How many times have we had to admit, we who have been Christians for any length of time, that time and again we have worried over nothing. We worked ourselves up into a stew for days or weeks or months or even years and then God rebuked us by wonderfully meeting our needs and we have had, alas, to mix our thanksgiving for his faithfulness with regret that we carried ourselves so badly beforehand. We had so little faith and so little hope in the Lord who is near. Admit it to yourself: your worrying is sinful and unworthy and utterly unnecessary. It is not proper for a Christian to stew as you have been stewing about this or that, as if God were not on his throne, as if his promises to you were not Yea and Amen in Jesus Christ; as if the Lord were not near. It is dishonorable for a Christian to take so much from Christ’s hand and then act as if our infinite Redeemer has nothing more to give us or as if his love has come to its end or as if the immediate present were the true measure our lives. Face facts: this worrying of ours is unbelief, pure and simple.

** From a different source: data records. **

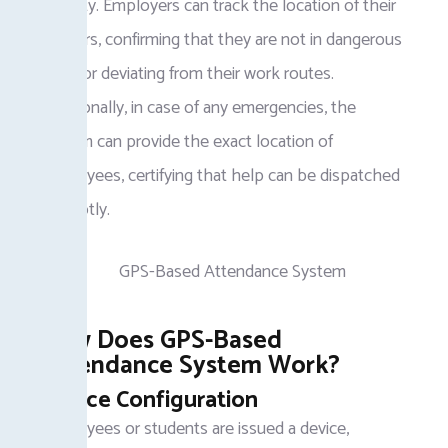
security. Employers can track the location of their
workers, confirming that they are not in dangerous
areas or deviating from their work routes.
Additionally, in case of any emergencies, the
system can provide the exact location of
employees, certifying that help can be dispatched
promptly.
How Does GPS-Based
Attendance System Work?
Device Configuration
Employees or students are issued a device,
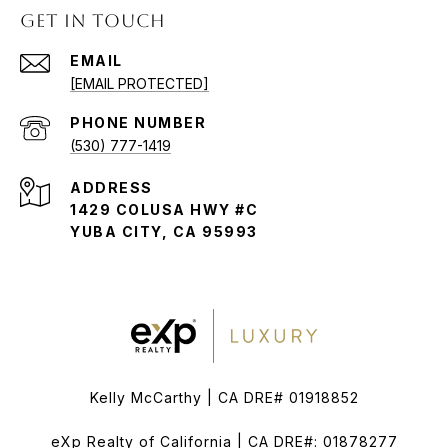
GET IN TOUCH
EMAIL
[EMAIL PROTECTED]
PHONE NUMBER
(530) 777-1419
ADDRESS
1429 COLUSA HWY #C
YUBA CITY, CA 95993
Kelly McCarthy | CA DRE# 01918852
eXp Realty of California | CA DRE#: 01878277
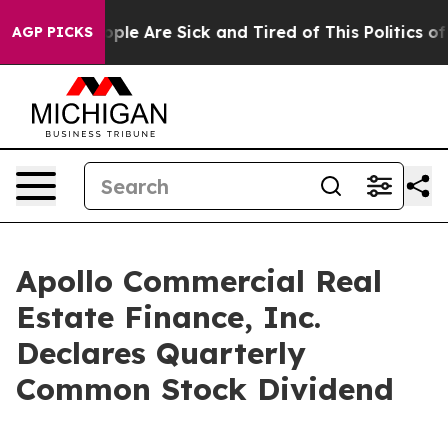
 Win: “People Are Sick and Tired of This Politics of Ha
AGP PICKS
Apollo Commercial Real
Estate Finance, Inc.
Declares Quarterly
Common Stock Dividend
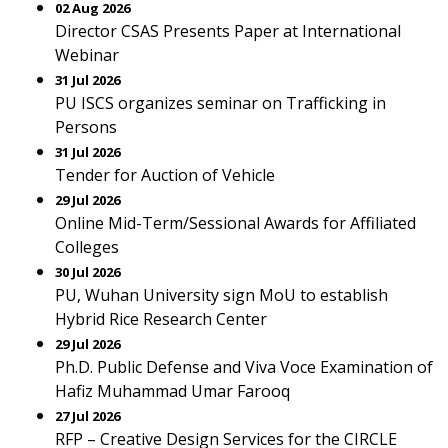
02 Aug 2026
Director CSAS Presents Paper at International
Webinar
31 Jul 2026
PU ISCS organizes seminar on Trafficking in
Persons
31 Jul 2026
Tender for Auction of Vehicle
29 Jul 2026
Online Mid-Term/Sessional Awards for Affiliated
Colleges
30 Jul 2026
PU, Wuhan University sign MoU to establish
Hybrid Rice Research Center
29 Jul 2026
Ph.D. Public Defense and Viva Voce Examination of
Hafiz Muhammad Umar Farooq
27 Jul 2026
RFP – Creative Design Services for the CIRCLE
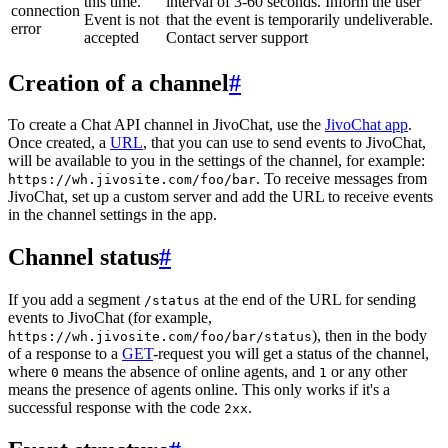
this time.
interval of 3-60 seconds. Inform the user
connection
Event is not
that the event is temporarily undeliverable.
error
accepted
Contact server support
Creation of a channel
#
To create a Chat API channel in JivoChat, use the
JivoChat app
.
Once created, a
URL
, that you can use to send events to JivoChat,
will be available to you in the settings of the channel, for example:
. To receive messages from
https://wh.jivosite.com/foo/bar
JivoChat, set up a custom server and add the URL to receive events
in the channel settings in the app.
Channel status
#
If you add a segment
at the end of the URL for sending
/status
events to JivoChat (for example,
), then in the body
https://wh.jivosite.com/foo/bar/status
of a response to a
GET
-request you will get a status of the channel,
where
means the absence of online agents, and
or any other
0
1
means the presence of agents online. This only works if it's a
successful response with the code
.
2xx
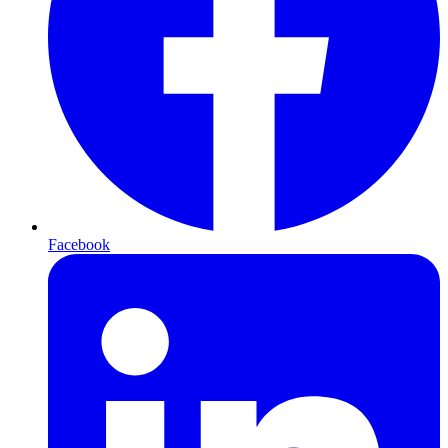
Facebook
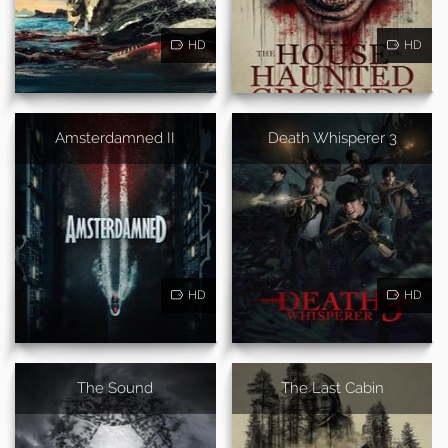
HD
HD
Amsterdamned II
Death Whisperer 3
HD
HD
The Sound
The Last Cabin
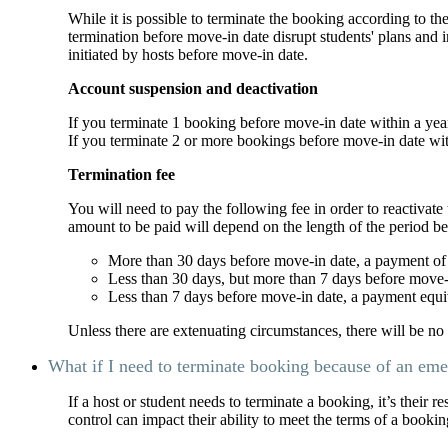
While it is possible to terminate the booking according to th
termination before move-in date disrupt students' plans and
initiated by hosts before move-in date.
Account suspension and deactivation
If you terminate 1 booking before move-in date within a ye
If you terminate 2 or more bookings before move-in date wi
Termination fee
You will need to pay the following fee in order to reactiva
amount to be paid will depend on the length of the period b
More than 30 days before move-in date, a payment of $
Less than 30 days, but more than 7 days before move-i
Less than 7 days before move-in date, a payment equiv
Unless there are extenuating circumstances, there will be n
What if I need to terminate booking because of an em
If a host or student needs to terminate a booking, it’s their r
control can impact their ability to meet the terms of a bookin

If the Lord Christ in his glory were standing next to you and you could see his angels hovering above him like Gehazi at Dothan in Elisha’s time, you would worry neither about that bill that needs to be paid nor the trouble at work nor the stress in your home nor that twinge in your body that you fear may portend the appearance of a serious illness. You’d forget all about all of those things and be joyfully taken up in your Lord and Savior. And if you had felt the twinge and even if you knew it to be the first sign of some deadly cancer, you would feel – I guarantee you, you would feel – a thrill that you might so soon leave this world and be where you will always be with Christ in his glory and with the angels of God.

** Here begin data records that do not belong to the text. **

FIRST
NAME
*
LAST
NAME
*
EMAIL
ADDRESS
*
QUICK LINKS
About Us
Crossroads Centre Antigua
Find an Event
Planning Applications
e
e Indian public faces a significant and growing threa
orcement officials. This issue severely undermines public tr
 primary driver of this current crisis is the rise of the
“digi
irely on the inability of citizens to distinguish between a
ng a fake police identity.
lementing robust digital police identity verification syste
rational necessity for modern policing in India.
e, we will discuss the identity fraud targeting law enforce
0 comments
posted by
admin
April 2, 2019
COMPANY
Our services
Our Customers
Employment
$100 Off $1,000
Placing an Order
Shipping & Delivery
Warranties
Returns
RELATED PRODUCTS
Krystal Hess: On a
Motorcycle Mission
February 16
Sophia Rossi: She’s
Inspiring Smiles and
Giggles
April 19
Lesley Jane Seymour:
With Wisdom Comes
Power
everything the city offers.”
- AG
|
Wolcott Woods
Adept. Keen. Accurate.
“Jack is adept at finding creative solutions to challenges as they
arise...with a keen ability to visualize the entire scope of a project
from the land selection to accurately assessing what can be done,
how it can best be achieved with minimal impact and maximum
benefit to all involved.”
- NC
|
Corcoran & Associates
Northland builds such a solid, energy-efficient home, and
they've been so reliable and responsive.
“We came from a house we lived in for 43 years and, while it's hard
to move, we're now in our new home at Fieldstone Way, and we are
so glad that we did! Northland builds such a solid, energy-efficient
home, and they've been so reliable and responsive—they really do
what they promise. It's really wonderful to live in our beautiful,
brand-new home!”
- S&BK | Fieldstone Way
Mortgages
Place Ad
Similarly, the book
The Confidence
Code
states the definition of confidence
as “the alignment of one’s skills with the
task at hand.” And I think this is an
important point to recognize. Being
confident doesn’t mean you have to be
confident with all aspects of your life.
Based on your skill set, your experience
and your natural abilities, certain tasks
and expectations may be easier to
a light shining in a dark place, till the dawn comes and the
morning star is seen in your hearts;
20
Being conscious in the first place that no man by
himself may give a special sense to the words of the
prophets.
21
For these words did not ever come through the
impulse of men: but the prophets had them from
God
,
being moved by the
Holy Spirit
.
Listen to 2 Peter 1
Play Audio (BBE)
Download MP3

John Newton wrote in his old age:

“I am now in my seventy-second year. I know what the world can do and cannot do. It cannot soothe the wounded conscience; nor enable us to meet death with contempt. It can neither give nor take away the peace of God which passeth all understanding. One only can do this.”

Christians ought to be happy people. Their faith ought to make them so. Paul says that as we saw last week. A morose or gloomy Christian ought to be an oxymoron and a shock and surprise to all of us. The world should, of course, see our joy. We have more than enough to be absurdly happy about! But it is just as clear that our faith, our principles, and, supremely, our knowledge of God and Christ and our sure and certain hope of heaven ought also to make us calm, serene, unworried people. A Christian worrywart ought also to seem to us a very odd bird and leave us scratching our heads. And when we sense to even the slightest degree that we are behaving as one, we ought to catch ourselves, give ourselves a shake, give thanks to God for the thousand magnificent reasons we have to be at peace – no matter our circumstances – take a deep breath, look up to heaven, relax and return to living as we should and as any faithful servant will want to for the few days that remain before we see the Lord.